What will that require? First, we must re-explore this truth together—hammering it out on the anvil of serious discussion, just as the first Republicans did with their conviction that “all men are created equal” in the mid-1800s. Second, we must embody sincere concern for the struggling in our personal actions. Finally, we must articulate this vision by applying it in innovative policies.

Understanding all this helps us reject two equally harmful extremes. On one side is the Darwinian ethics of extreme libertarianism that deifies personal liberty but offers little vision for personal responsibility to one’s neighbor. This approach fails to recognize that there is, in fact, a necessary positive role for government and community in human thriving. On the other side stands the statism that promotes government as the solution for every ill, ultimately suppressing all competing institutions. Both of these are dead end roads and utterly insufficient for the challenges we face as a nation.

Instead, we must do what the best leaders always have: apply timeless truths in timely ways.

The GOP hasn’t been doing that particularly well recently. As a Commentary Magazine article by Mike Gerson and Pete Wehner pointed out:

“It is no wonder that Republican policies can seem stale; they are very nearly identical to those offered up by the Party more than 30 years ago. For Republicans to design an agenda that applies to the conditions of 1980 is as if Ronald Reagan designed his agenda for conditions that existed in the Truman years.”

Here are a few inherently conservative (read: “compassionate”) policy ideas to get the discussion started:

Specific achievable policies

Family—the first economy and the first community
The first community and the first economy of any society is the family. When policies cast marriage and parenting as a personal hobby, not a public good, we all lose. Republicans first introduced the child tax credit, then expanded it. We can build on this further.

As part of upcoming tax reforms, we suggest merging the existing child tax credit and the childcare credit into a unified child tax credit, retaining its existing refundability and indexing it to inflation. Parents should be free to choose the best care situation for their child without financial penalty.

In addition, we should affirm a holistic vision that prioritizes family by promoting adoption. This includes making the adoption tax credit refundable and further supporting adoption from foster care, which saves taxpayers significantly over time.

No factor more predicts a child’s well-being than his or her parents’ marital status, so we must eliminate any and all financial disincentives to marriage, particularly those in programs designed to help the vulnerable. This includes both income thresholds and asset tests for all means-tested government programs.

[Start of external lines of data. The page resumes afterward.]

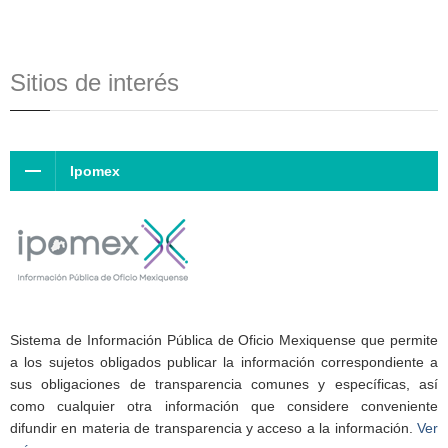
Sitios de interés
Ipomex
Sistema de Información Pública de Oficio Mexiquense que permite
a los sujetos obligados publicar la información correspondiente a
sus obligaciones de transparencia comunes y específicas, así
como cualquier otra información que considere conveniente
difundir en materia de transparencia y acceso a la información.
Ver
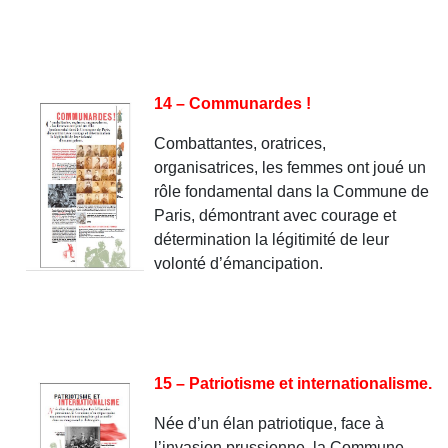
14 – Communardes !
Combattantes, oratrices,
organisatrices, les femmes ont joué un
rôle fondamental dans la Commune de
Paris, démontrant avec courage et
détermination la légitimité de leur
volonté d’émancipation.
15 – Patriotisme et internationalisme.
Née d’un élan patriotique, face à
l’invasion prussienne, la Commune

We must also affirm the value of flexibility for working families. House Majority Leader Eric Cantor has recently proposed allowing hourly employees to use their overtime for flextime. This would help parents who desire to pick up kids from school, go on field trips with them, etc. State and city employees have been allowed to convert overtime to flextime for almost 30 years, but outdated federal laws don’t allow private hourly employees this freedom.